Go through the entries below and print, exactly, the lines starting at the one with "Dank der großzügigen" and ending at the one with "Möglichkeiten, das Thema…", keeping both ends and no others.

Records drawn from a dataset
+ + + +

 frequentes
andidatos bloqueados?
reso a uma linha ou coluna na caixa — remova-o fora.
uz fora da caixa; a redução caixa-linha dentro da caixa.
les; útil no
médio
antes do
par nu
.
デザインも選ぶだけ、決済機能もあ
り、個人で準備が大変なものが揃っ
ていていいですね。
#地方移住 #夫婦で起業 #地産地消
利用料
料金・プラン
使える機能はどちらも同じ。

+ + + +

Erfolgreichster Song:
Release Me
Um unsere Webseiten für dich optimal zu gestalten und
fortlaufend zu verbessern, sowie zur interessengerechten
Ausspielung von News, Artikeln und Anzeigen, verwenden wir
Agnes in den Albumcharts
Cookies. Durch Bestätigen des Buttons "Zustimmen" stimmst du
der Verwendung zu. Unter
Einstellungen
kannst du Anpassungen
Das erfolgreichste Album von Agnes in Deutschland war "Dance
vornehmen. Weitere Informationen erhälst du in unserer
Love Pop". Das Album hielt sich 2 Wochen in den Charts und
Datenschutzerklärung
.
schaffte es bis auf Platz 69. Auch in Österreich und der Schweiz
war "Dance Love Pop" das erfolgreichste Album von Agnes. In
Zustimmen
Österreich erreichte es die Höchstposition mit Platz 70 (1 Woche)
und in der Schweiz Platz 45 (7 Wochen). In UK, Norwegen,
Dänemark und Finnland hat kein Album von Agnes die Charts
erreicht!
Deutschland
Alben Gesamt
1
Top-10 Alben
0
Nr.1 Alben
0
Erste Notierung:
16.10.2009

+ + + +

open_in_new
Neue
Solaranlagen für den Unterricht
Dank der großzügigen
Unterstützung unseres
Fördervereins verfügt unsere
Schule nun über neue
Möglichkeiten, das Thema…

+ + + +

◆ Response:
Dank der großzügigen
Unterstützung unseres
Fördervereins verfügt unsere
Schule nun über neue
Möglichkeiten, das Thema…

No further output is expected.